Do we need this ELK stack?

Published in

Teemo Tech Blog

4 min readNov 26, 2018

Do we need this ELK stack? That’s the question which I asked myself as a CTO while analyzing where my team spends its time.

1. Why did we install ELK in our system?

To give you some background: one element of our job is buying advertising inside mobile apps. In our early days, we built what we have called a “bidder”. It is just a server in charge to bid on advertising opportunities in real-time. In other words, it is spending money in real time and we needed to have easy to read graphs about our spendings. Back in 2015, we had free Google Cloud Platform credits so it was a no-brainer to decide to opt for the ELK solution and install it on Google Compute Engine instances. ELK is a great product. Everything is very well documented. There is all you need to get you started even if you have no experience in logging/monitoring systems.

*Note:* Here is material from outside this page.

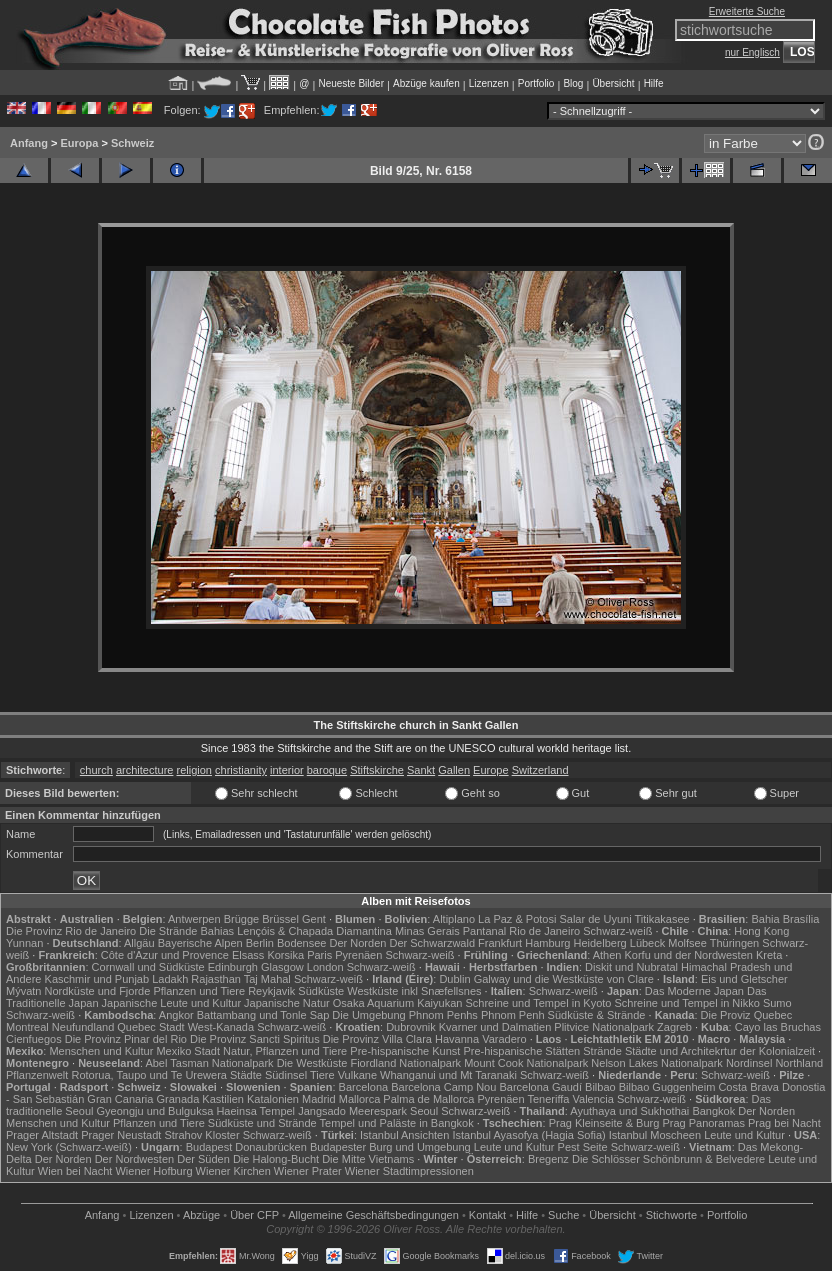  Describe the element at coordinates (34, 1039) in the screenshot. I see `Cienfuegos` at that location.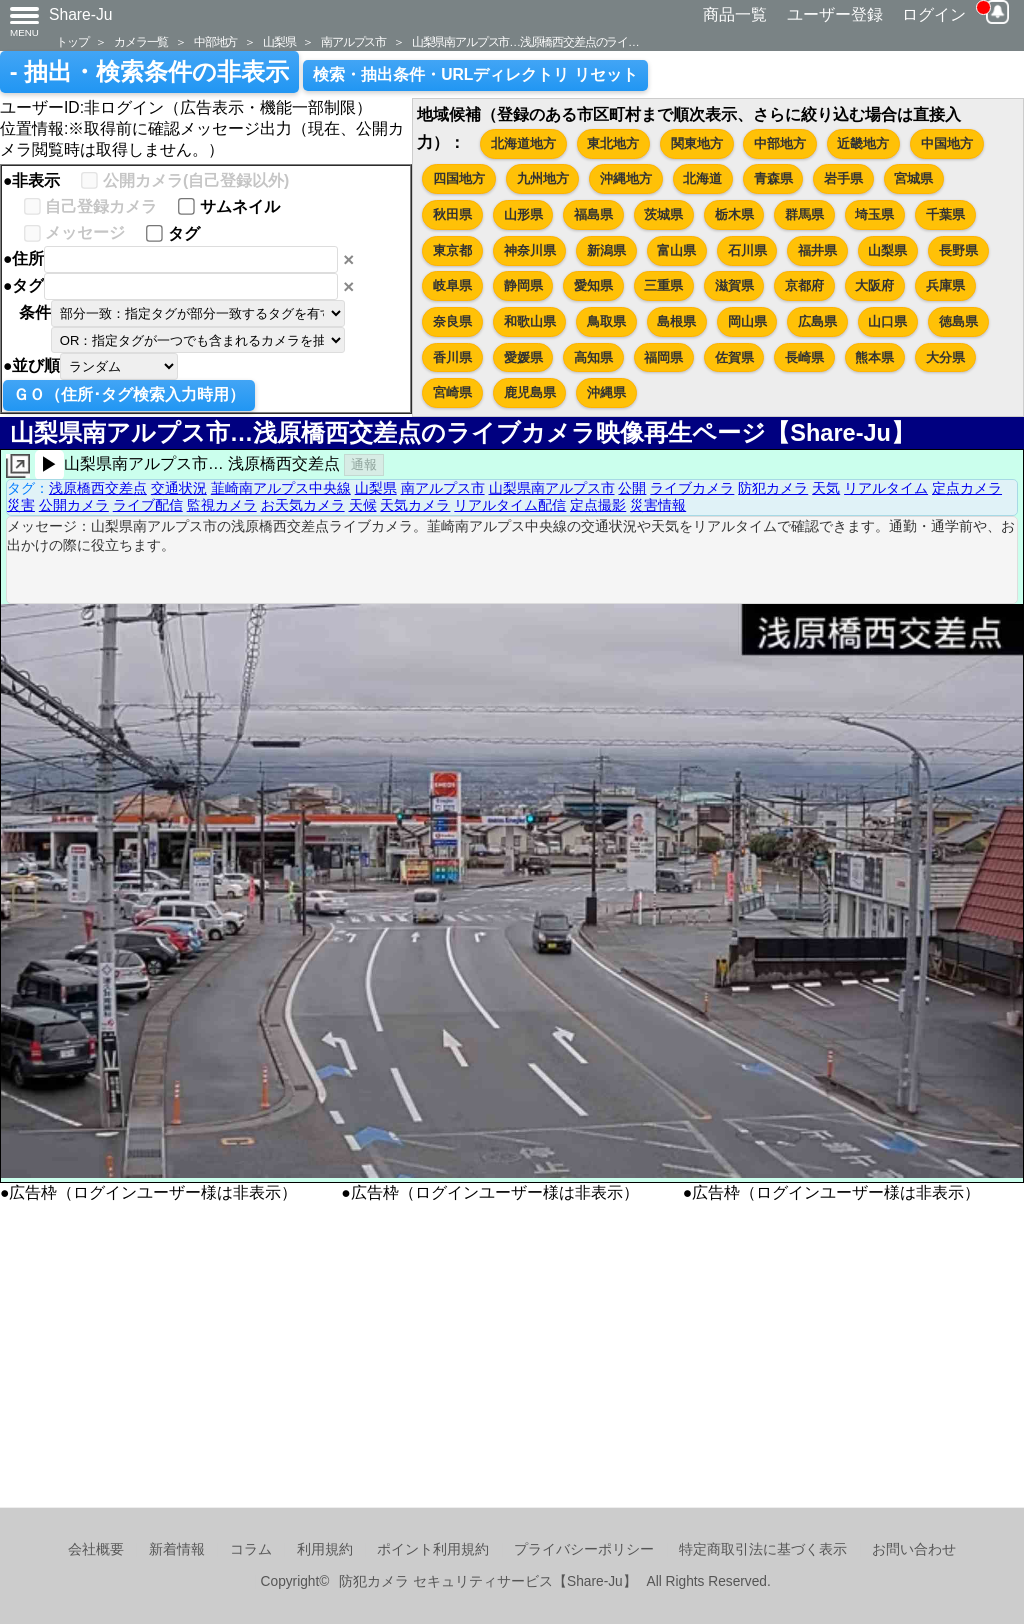  I want to click on 山梨県南アルプス市, so click(552, 488).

So we started to insert in ELK all the logs which we wanted to derive graphs from them. It was straightforward. It worked and we were the happiest in the world.

2. First feelings of “something is wrong”

After a year, our stack began to be a bit legacy. The Elastic team is working hard and there is approximately one major version released per year. What company wants to be outdated? Not us. So one of our team members spent a few weeks to update everything. ELK was plugged everywhere so we needed to go through each project to update every library while having two ELK stacks in parallel to perform our migration. Team members were enthusiastic about ELK and built even more dashboards.

3. Entering a nightmare

Fast forward one other year, the business was growing at an exponential rate and we stored a much higher volume of logs inside our ELK stack. We began to have scaling issues. The worst is that we had these issues during peak hours. So it was not uncommon for us to have outages on our ELK stack during the time when we needed it most. It could also cause incidents on perfectly sane services. Most of these outages happened because we did not create enough instances. The other part is because of misconfiguration or mistakes in grok expressions resulting in errors while parsing logs entries. To sum up: we had a piece of infrastructure which was everywhere, where we put everything, falling down when we needed it the most and taking most of our time.

4. Primitive human reaction: we need to scale it!

We wanted to scale ELK, to put as many servers as required. However, we knew that we were not experts in ELK management so we thought about an external hosting like Elastic Cloud. However, it seemed expensive for what we tried to achieve. We also had to keep an instance of Logstash locally using this solution which would not resolve our mistakes in grok parsing.

5. Asking the right question: what are we trying to achieve?

So, we decided to take a step back from the situation, and only by doing this we understand that we just wanted to use and have graphs to monitor our system. As a matter a fact, we did not need to put a huge amount of data into ELK just to draw a bunch of graphs. As ELK is a very complete product, as a company we were tempted from the beginning to put all your logs in it just to derive a few metrics which are then displayed on a graph. In our case, we just needed metrics! There is actually a conceptual difference between two kinds of data: logs and metrics. Any developer knows what are logs: things that happen. Metrics are a bit more subtle. They are a measurement of something (for example, CPU utilization, the number of HTTP requests, etc.). They are usually the output of an aggregate mathematical function (like mean, median, decile, etc.) and published at a fixed frequency to a monitoring system (for example one data point per minute). It means that the number of data points is not proportional to the load.

6. Transitioning to a new paradigm

We wrote a few lines of codes in each of our microservices to calculate the metrics we needed. We chose to display these metrics in Stackdriver Monitoring. It was quite convenient for us as we are already in Google Cloud Platform. It is a completely managed service so it is not a burden for our operation team. However, we could have switched to another metrics reporting service. That’s it! We could have also kept ELK for this usage but we prefer to go for a more managed solution. To get more details on our error logs, we relied already on Sentry. For “usual” logs which were reduced only to what’s necessary, we are now using Stackdriver Logging to centralize them. We lost the powerful “drill down” feature of ELK. We are not able anymore to dig on a red spike on a graph until we spot the exact bunch of logs which are causing the issue.

Conclusion

ELK is a great product. It is actually the best solution to store and analyze logs. It is well documented and easy to deploy. However, when we needed to scale up we faced multiple issues and we had to rethink our monitoring strategy. We had also to scope our needs. It was not possible anymore to store everything and to wait until later until we decided what we wanted to do with the data. By planning ahead what we want to display, we moved from a heavy, time-consuming monitoring stack to a very light and reliable one.